**WHAT THE TASK ASKS:**
The range to repeat runs from the line with "International" to the last line below, both ends included; give it exactly and without pictures.

**EXTRACTED MATERIAL:**
-----

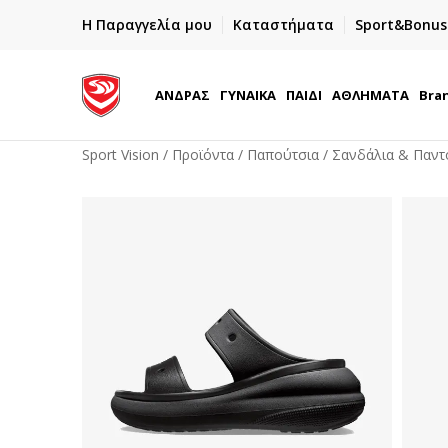
ΓΡΗΓΟΡΟΤΕΡΗ ΠΑΡΑΔΟΣΗ ΜΕ BOX NOW
Η Παραγγελία μου
Καταστήματα
Sport&Bonus
Παραλαβή 24/7
Δωρεά
ΑΝΔΡΑΣ
ΓΥΝΑΙΚΑ
ΠΑΙΔΙ
ΑΘΛΗΜΑΤΑ
Bra
Sport Vision
Προϊόντα
Παπούτσια
Σανδάλια & Παντ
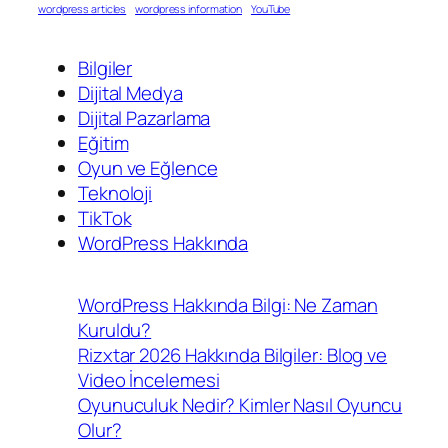
wordpress articles
wordpress information
YouTube
Bilgiler
Dijital Medya
Dijital Pazarlama
Eğitim
Oyun ve Eğlence
Teknoloji
TikTok
WordPress Hakkında
WordPress Hakkında Bilgi: Ne Zaman
Kuruldu?
Rizxtar 2026 Hakkında Bilgiler: Blog ve
Video İncelemesi
Oyunuculuk Nedir? Kimler Nasıl Oyuncu
Olur?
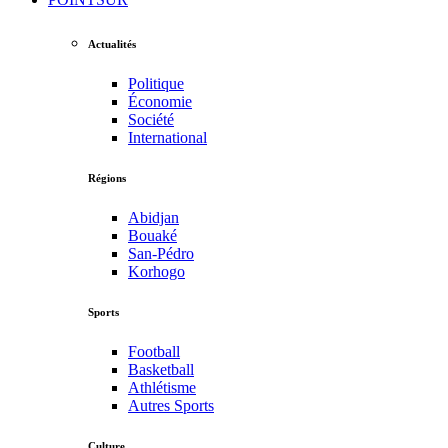
Actualités
Politique
Économie
Société
International
Régions
Abidjan
Bouaké
San-Pédro
Korhogo
Sports
Football
Basketball
Athlétisme
Autres Sports
Culture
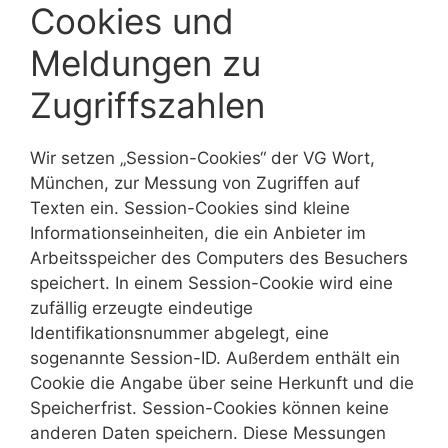
Cookies und
Meldungen zu
Zugriffszahlen
Wir setzen „Session-Cookies“ der VG Wort,
München, zur Messung von Zugriffen auf
Texten ein. Session-Cookies sind kleine
Informationseinheiten, die ein Anbieter im
Arbeitsspeicher des Computers des Besuchers
speichert. In einem Session-Cookie wird eine
zufällig erzeugte eindeutige
Identifikationsnummer abgelegt, eine
sogenannte Session-ID. Außerdem enthält ein
Cookie die Angabe über seine Herkunft und die
Speicherfrist. Session-Cookies können keine
anderen Daten speichern. Diese Messungen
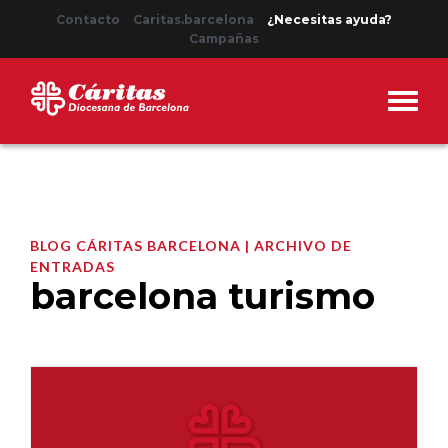
Contacto
Caritas.barcelona
¿Necesitas ayuda?
Campañas
BLOG CÁRITAS BARCELONA | ARCHIVO DE
ENTRADAS
barcelona turismo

-----

**SOLUTION TO THIS PROBLEM:**
International
Régions
Abidjan
Bouaké
San-Pédro
Korhogo
Sports
Football
Basketball
Athlétisme
Autres Sports
Culture
Cookies und
Meldungen zu
Zugriffszahlen
Wir setzen „Session-Cookies“ der VG Wort,
München, zur Messung von Zugriffen auf
Texten ein. Session-Cookies sind kleine
Informationseinheiten, die ein Anbieter im
Arbeitsspeicher des Computers des Besuchers
speichert. In einem Session-Cookie wird eine
zufällig erzeugte eindeutige
Identifikationsnummer abgelegt, eine
sogenannte Session-ID. Außerdem enthält ein
Cookie die Angabe über seine Herkunft und die
Speicherfrist. Session-Cookies können keine
anderen Daten speichern. Diese Messungen
Contacto
Caritas.barcelona
¿Necesitas ayuda?
Campañas
BLOG CÁRITAS BARCELONA | ARCHIVO DE
ENTRADAS
barcelona turismo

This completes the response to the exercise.